Page MenuHomePhabricator

Conduct analysis for Alt Text experiment 15 days and 30 days after experiment start
Open, LowPublic

Description

Background
  • Release date: September 5th, 2024 - 7.5.8 (3979) and onwards
  • 15 Days- September 20, 2024
  • 30 Days- October 5, 2024
  • 60 Days- Nov 4, 2024
The Task
  • Compare results for experiment groups to control group data
  • Visualize and present the data in a way that is easily understandable to the team
Requirements
  • The data should be based on the metrics in the Epic
At 15 days:

Check metric-specific leading indicators:

  1. 100 edits with alt text values, from at least 25 unique editors. At least 25 edits are from newer editors
  2. More than 15 unique editors have been assigned to each experiment group
  3. 70% task acceptance rate for group B, at least 10% acceptance rate for group C (# of people who enter the flow / impressions of prompt)
  4. Revert rate for newer editors edits in any single group does not exceed 18%
  5. Add data into Grading Sheet
At 30 days (September 5 - October 5, 2024)
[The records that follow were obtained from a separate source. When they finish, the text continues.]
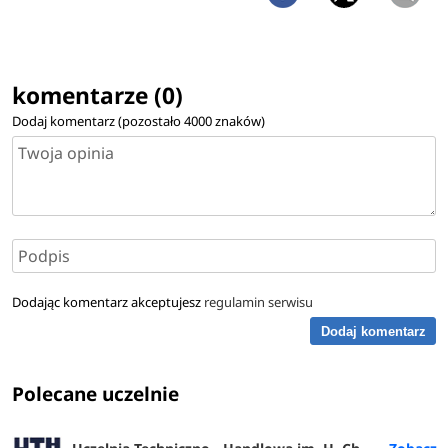
komentarze (0)
Dodaj komentarz (pozostało
4000
znaków)
Dodając komentarz akceptujesz
regulamin serwisu
Dodaj komentarz
Polecane uczelnie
Measure KRs that require control group:

  • Edit return rate of editors in group B or C who have received an Alt text prompt does not differ from controls by more than 10%
  • Revert rate for edits from experiment groups does not exceed controls by more than 5 percentage points

Measure curiosities:

  • What is the most common reason that users decide not to act on the prompt? (Survey responses)
  • Did the overall constructive activation rate in the iOS app increase when we made Image recommendations available to brand new editors?
  • Add data into Grading Sheet
  • Pull matching data to this tab from image recs edits during same time period, for es, pt, zh, and fr (September 5 - October 5, 2024)
At 60 days:

Key Indicators

  1. 60% of group B editors publish an additional edit with alt text for the image they were prompted on
  2. 4% of group C users add alt text when prompted after editing an article
  3. Of group B editors who saw treatment and then make a subsequent image recommendations edit in the next 15 days, 25% add alt-text as a part of that edit
  4. 200 images are improved with Alt text, by at least 50 unique editors
  5. Add data into Grading Sheet
  6. Pull matching data to this tab from image recs edits during same time period, for es, pt, zh, and fr (September 5 - November 4, 2024)
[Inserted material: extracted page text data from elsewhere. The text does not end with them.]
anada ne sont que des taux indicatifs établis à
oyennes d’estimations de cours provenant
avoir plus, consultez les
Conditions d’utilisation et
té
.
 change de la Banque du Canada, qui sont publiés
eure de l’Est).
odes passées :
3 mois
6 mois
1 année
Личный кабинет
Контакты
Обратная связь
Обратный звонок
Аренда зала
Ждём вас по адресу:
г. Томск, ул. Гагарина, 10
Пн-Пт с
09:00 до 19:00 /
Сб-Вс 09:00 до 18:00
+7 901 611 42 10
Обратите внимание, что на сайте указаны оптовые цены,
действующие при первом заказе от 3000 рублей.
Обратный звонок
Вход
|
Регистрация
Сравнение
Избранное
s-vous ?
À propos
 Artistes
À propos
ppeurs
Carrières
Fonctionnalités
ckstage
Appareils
Decision Matrix for next steps:

  1. If 71% of edits are scored a 3 or higher we will scale the feature. If less than 70% of edits are scored a 3 or higher we will improve guidance or use AI to better assist users.
  2. If quality scores for newer editors are more than 50% worse than quality scores for experienced editors, we will not recommend this task be available to newer editors.
  3. If we see at least 60% say they would use feature that provided a feed of images in need of alt text, then we will have the confidence to pursue a feed of alt-text suggested edits
  4. If 60% or more of respondents say they would be interested in similar edit notifications for articles they are working on, and 60% of respondents are satisfied with the feature (Group C survey responses), we share this information and consider future edit prompts.

Guardrails

  1. Edit return rate of editors in group B or C who have received an Alt text prompt does not differ from controls by more than 10%
  2. Revert rate for edits from experiment groups does not exceed controls by more than 5 percentage points
  3. Human-graded* or actual revert rate for newer editors in experiment groups does not exceed 18%
  4. Alt text task completion rate for newer editors is above 25% (Completion rate = number of alt text edits published / those who said “yes” to the prompt and started the flow)
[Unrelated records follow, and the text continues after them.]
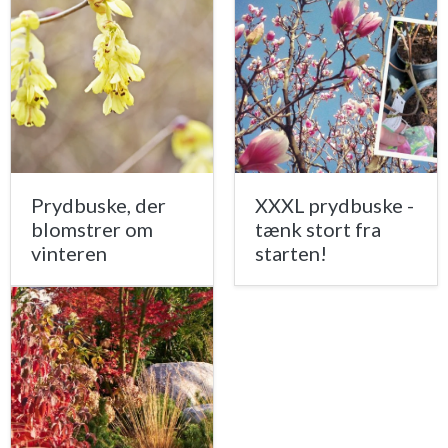
Prydbuske, der
XXXL prydbuske -
blomstrer om
tænk stort fra
vinteren
starten!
Curiosities (nice to have)

  1. Did the overall constructive activation rate in the iOS app increase when we made Image recommendations available to brand new editors?
  2. How does the task completion rate, return rate, and revert rate for newer editors’ alt text edits compare with that of experienced editors? With that of comparable rates from Growth suggested edits?
  3. How does the human-graded revert rate compare to Android's Image Captions Suggested Edit?
  4. Is there a difference in Number of alt text edits & Unique editors by language and geography? (For example, breaking down edits from Latin America vs Europe for Spanish)
  5. What is the most common reason that users decide not to act on the prompt?

*Note: for the quality scores and human-graded revert scores, we will partner with an accessibility organization who will be reviewing and grading alt text.

{1} Definition of newer editors: Editors who had fewer than 10 edits on that wiki they are currently editing at the point they entered the experiment

Event Timeline

30 Day Analysis Data. Constructive activation metric on hold until mediawiki_history is rolled up for 2024-10.